Materials provided START

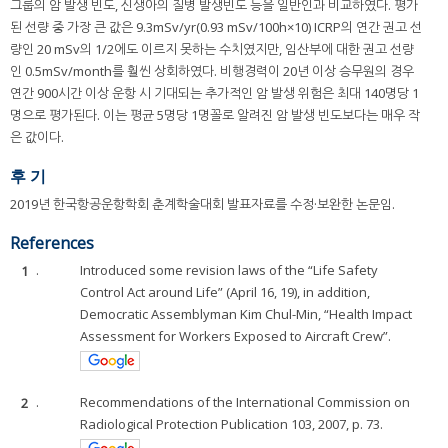
그룹의 암 발생 빈도, 신생아의 질병 발생빈도 등을 일반인과 비교하였다. 평가
된 선량 중 가장 큰 값은 9.3mSv/yr(0.93 mSv/100h×10) ICRP의 연간 권고 선
량인 20 mSv의 1/2에도 이르지 못하는 수치였지만, 임산부에 대한 권고 선량
인 0.5mSv/month를 훨씬 상회하였다. 비행경력이 20년 이상 승무원의 경우
연간 900시간 이상 운항 시 기대되는 추가적인 암 발생 위험은 최대 140명당 1
명으로 평가된다. 이는 평균 5명당 1명꼴로 알려진 암 발생 빈도보다는 매우 작
은 값이다.
후 기
2019년 한국항공운항학회 춘계학술대회 발표자료를 수정·보완한 논문임.
References
1
.
Introduced some revision laws of the “Life Safety
Control Act around Life” (April 16, 19), in addition,
Democratic Assemblyman Kim Chul-Min, “Health Impact
Assessment for Workers Exposed to Aircraft Crew”.
2
.
Recommendations of the International Commission on
Radiological Protection Publication 103, 2007, p. 73.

Materials provided END

Work item >>
Find all lines holding the word "Life" in the records above and copy them.

Written answer >>
Introduced some revision laws of the “Life Safety
Control Act around Life” (April 16, 19), in addition,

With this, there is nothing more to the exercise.